Transcribe every entry precisely, omitting nothing.

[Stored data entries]
+ + + + + + +
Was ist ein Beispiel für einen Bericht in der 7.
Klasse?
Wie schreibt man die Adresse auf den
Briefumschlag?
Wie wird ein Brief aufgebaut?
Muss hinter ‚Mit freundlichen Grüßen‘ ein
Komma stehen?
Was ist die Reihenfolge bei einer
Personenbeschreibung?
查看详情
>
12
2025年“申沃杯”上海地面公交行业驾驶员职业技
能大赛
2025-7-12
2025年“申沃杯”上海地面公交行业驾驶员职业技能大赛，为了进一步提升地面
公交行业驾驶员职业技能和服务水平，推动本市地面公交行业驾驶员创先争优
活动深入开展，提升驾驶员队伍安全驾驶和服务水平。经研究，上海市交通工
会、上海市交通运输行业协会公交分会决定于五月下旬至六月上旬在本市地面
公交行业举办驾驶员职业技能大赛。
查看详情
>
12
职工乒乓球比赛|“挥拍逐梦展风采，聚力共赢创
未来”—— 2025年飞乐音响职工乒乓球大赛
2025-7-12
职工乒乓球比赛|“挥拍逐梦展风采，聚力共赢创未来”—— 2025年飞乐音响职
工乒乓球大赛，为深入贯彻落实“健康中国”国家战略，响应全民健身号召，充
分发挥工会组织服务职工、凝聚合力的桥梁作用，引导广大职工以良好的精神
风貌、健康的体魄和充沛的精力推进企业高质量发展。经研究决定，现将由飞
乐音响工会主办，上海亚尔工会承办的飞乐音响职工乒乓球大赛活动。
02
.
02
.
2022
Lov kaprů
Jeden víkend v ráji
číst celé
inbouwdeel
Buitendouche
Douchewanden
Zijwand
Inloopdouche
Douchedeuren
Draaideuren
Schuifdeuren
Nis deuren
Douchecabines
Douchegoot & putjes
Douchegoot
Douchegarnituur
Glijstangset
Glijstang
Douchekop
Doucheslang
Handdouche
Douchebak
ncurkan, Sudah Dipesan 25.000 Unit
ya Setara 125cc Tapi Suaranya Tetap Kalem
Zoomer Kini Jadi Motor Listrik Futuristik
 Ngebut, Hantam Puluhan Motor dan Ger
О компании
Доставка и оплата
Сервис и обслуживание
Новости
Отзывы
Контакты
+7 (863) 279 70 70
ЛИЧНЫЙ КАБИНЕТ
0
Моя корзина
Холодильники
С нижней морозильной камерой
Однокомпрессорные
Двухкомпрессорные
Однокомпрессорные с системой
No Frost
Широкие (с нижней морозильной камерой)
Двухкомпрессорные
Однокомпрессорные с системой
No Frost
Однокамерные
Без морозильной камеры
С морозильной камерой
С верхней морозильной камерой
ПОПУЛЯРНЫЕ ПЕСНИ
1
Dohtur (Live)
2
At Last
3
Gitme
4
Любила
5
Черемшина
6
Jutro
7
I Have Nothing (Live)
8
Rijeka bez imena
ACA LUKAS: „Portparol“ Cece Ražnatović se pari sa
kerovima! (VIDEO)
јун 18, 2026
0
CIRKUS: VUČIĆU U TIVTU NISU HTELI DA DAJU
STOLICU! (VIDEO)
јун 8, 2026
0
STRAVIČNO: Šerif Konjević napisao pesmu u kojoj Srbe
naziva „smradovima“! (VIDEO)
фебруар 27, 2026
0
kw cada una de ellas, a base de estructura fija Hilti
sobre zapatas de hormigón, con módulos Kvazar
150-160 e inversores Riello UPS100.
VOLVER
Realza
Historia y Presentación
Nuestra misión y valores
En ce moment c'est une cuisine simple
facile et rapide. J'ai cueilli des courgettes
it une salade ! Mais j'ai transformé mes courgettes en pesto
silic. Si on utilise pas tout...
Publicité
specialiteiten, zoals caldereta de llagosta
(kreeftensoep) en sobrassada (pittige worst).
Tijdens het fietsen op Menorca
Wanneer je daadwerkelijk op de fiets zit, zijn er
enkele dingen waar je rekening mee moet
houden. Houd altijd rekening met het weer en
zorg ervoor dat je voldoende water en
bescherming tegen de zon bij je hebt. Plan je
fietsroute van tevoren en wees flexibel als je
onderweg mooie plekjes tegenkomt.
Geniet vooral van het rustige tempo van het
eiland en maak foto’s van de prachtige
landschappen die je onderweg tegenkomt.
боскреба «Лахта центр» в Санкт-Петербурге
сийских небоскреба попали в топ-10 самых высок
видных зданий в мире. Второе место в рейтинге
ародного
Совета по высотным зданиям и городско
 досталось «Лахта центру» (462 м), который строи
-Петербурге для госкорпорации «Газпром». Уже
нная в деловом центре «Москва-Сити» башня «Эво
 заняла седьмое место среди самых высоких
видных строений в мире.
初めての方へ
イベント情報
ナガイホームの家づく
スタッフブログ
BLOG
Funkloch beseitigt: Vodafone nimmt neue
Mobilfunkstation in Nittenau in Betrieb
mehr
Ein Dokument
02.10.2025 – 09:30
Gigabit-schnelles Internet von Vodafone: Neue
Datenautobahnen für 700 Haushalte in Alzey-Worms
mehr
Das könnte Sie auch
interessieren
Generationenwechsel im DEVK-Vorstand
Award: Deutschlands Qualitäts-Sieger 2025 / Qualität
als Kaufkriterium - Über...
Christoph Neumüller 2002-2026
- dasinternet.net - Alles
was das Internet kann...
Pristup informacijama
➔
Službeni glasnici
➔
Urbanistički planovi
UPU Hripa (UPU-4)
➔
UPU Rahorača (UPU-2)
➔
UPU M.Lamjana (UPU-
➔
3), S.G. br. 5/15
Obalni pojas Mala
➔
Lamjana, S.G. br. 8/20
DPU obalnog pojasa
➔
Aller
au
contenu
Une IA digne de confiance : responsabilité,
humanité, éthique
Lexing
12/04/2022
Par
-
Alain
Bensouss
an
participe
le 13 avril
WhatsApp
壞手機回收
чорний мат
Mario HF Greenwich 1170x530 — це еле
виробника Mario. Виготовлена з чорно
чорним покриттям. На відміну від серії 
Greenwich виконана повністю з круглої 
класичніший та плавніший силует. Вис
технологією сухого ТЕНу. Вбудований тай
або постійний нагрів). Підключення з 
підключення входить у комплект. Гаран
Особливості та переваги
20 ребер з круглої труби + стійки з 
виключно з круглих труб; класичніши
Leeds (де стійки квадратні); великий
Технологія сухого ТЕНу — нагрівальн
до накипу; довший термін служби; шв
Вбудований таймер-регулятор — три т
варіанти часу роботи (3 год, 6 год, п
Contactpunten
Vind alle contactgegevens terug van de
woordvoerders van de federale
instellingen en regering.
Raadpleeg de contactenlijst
+ + + + + + +
## Answer to this task
Was ist ein Beispiel für einen Bericht in der 7.
Klasse?
Wie schreibt man die Adresse auf den
Briefumschlag?
Wie wird ein Brief aufgebaut?
Muss hinter ‚Mit freundlichen Grüßen‘ ein
Komma stehen?
Was ist die Reihenfolge bei einer
Personenbeschreibung?
查看详情
>
12
2025年“申沃杯”上海地面公交行业驾驶员职业技
能大赛
2025-7-12
2025年“申沃杯”上海地面公交行业驾驶员职业技能大赛，为了进一步提升地面
公交行业驾驶员职业技能和服务水平，推动本市地面公交行业驾驶员创先争优
活动深入开展，提升驾驶员队伍安全驾驶和服务水平。经研究，上海市交通工
会、上海市交通运输行业协会公交分会决定于五月下旬至六月上旬在本市地面
公交行业举办驾驶员职业技能大赛。
查看详情
>
12
职工乒乓球比赛|“挥拍逐梦展风采，聚力共赢创
未来”—— 2025年飞乐音响职工乒乓球大赛
2025-7-12
职工乒乓球比赛|“挥拍逐梦展风采，聚力共赢创未来”—— 2025年飞乐音响职
工乒乓球大赛，为深入贯彻落实“健康中国”国家战略，响应全民健身号召，充
分发挥工会组织服务职工、凝聚合力的桥梁作用，引导广大职工以良好的精神
风貌、健康的体魄和充沛的精力推进企业高质量发展。经研究决定，现将由飞
乐音响工会主办，上海亚尔工会承办的飞乐音响职工乒乓球大赛活动。
02
.
02
.
2022
Lov kaprů
Jeden víkend v ráji
číst celé
inbouwdeel
Buitendouche
Douchewanden
Zijwand
Inloopdouche
Douchedeuren
Draaideuren
Schuifdeuren
Nis deuren
Douchecabines
Douchegoot & putjes
Douchegoot
Douchegarnituur
Glijstangset
Glijstang
Douchekop
Doucheslang
Handdouche
Douchebak
ncurkan, Sudah Dipesan 25.000 Unit
ya Setara 125cc Tapi Suaranya Tetap Kalem
Zoomer Kini Jadi Motor Listrik Futuristik
 Ngebut, Hantam Puluhan Motor dan Ger
О компании
Доставка и оплата
Сервис и обслуживание
Новости
Отзывы
Контакты
+7 (863) 279 70 70
ЛИЧНЫЙ КАБИНЕТ
0
Моя корзина
Холодильники
С нижней морозильной камерой
Однокомпрессорные
Двухкомпрессорные
Однокомпрессорные с системой
No Frost
Широкие (с нижней морозильной камерой)
Двухкомпрессорные
Однокомпрессорные с системой
No Frost
Однокамерные
Без морозильной камеры
С морозильной камерой
С верхней морозильной камерой
ПОПУЛЯРНЫЕ ПЕСНИ
1
Dohtur (Live)
2
At Last
3
Gitme
4
Любила
5
Черемшина
6
Jutro
7
I Have Nothing (Live)
8
Rijeka bez imena
ACA LUKAS: „Portparol“ Cece Ražnatović se pari sa
kerovima! (VIDEO)
јун 18, 2026
0
CIRKUS: VUČIĆU U TIVTU NISU HTELI DA DAJU
STOLICU! (VIDEO)
јун 8, 2026
0
STRAVIČNO: Šerif Konjević napisao pesmu u kojoj Srbe
naziva „smradovima“! (VIDEO)
фебруар 27, 2026
0
kw cada una de ellas, a base de estructura fija Hilti
sobre zapatas de hormigón, con módulos Kvazar
150-160 e inversores Riello UPS100.
VOLVER
Realza
Historia y Presentación
Nuestra misión y valores
En ce moment c'est une cuisine simple
facile et rapide. J'ai cueilli des courgettes
it une salade ! Mais j'ai transformé mes courgettes en pesto
silic. Si on utilise pas tout...
Publicité
specialiteiten, zoals caldereta de llagosta
(kreeftensoep) en sobrassada (pittige worst).
Tijdens het fietsen op Menorca
Wanneer je daadwerkelijk op de fiets zit, zijn er
enkele dingen waar je rekening mee moet
houden. Houd altijd rekening met het weer en
zorg ervoor dat je voldoende water en
bescherming tegen de zon bij je hebt. Plan je
fietsroute van tevoren en wees flexibel als je
onderweg mooie plekjes tegenkomt.
Geniet vooral van het rustige tempo van het
eiland en maak foto’s van de prachtige
landschappen die je onderweg tegenkomt.
боскреба «Лахта центр» в Санкт-Петербурге
сийских небоскреба попали в топ-10 самых высок
видных зданий в мире. Второе место в рейтинге
ародного
Совета по высотным зданиям и городско
 досталось «Лахта центру» (462 м), который строи
-Петербурге для госкорпорации «Газпром». Уже
нная в деловом центре «Москва-Сити» башня «Эво
 заняла седьмое место среди самых высоких
видных строений в мире.
初めての方へ
イベント情報
ナガイホームの家づく
スタッフブログ
BLOG
Funkloch beseitigt: Vodafone nimmt neue
Mobilfunkstation in Nittenau in Betrieb
mehr
Ein Dokument
02.10.2025 – 09:30
Gigabit-schnelles Internet von Vodafone: Neue
Datenautobahnen für 700 Haushalte in Alzey-Worms
mehr
Das könnte Sie auch
interessieren
Generationenwechsel im DEVK-Vorstand
Award: Deutschlands Qualitäts-Sieger 2025 / Qualität
als Kaufkriterium - Über...
Christoph Neumüller 2002-2026
- dasinternet.net - Alles
was das Internet kann...
Pristup informacijama
➔
Službeni glasnici
➔
Urbanistički planovi
UPU Hripa (UPU-4)
➔
UPU Rahorača (UPU-2)
➔
UPU M.Lamjana (UPU-
➔
3), S.G. br. 5/15
Obalni pojas Mala
➔
Lamjana, S.G. br. 8/20
DPU obalnog pojasa
➔
Aller
au
contenu
Une IA digne de confiance : responsabilité,
humanité, éthique
Lexing
12/04/2022
Par
-
Alain
Bensouss
an
participe
le 13 avril
WhatsApp
壞手機回收
чорний мат
Mario HF Greenwich 1170x530 — це еле
виробника Mario. Виготовлена з чорно
чорним покриттям. На відміну від серії 
Greenwich виконана повністю з круглої 
класичніший та плавніший силует. Вис
технологією сухого ТЕНу. Вбудований тай
або постійний нагрів). Підключення з 
підключення входить у комплект. Гаран
Особливості та переваги
20 ребер з круглої труби + стійки з 
виключно з круглих труб; класичніши
Leeds (де стійки квадратні); великий
Технологія сухого ТЕНу — нагрівальн
до накипу; довший термін служби; шв
Вбудований таймер-регулятор — три т
варіанти часу роботи (3 год, 6 год, п
Contactpunten
Vind alle contactgegevens terug van de
woordvoerders van de federale
instellingen en regering.
Raadpleeg de contactenlijst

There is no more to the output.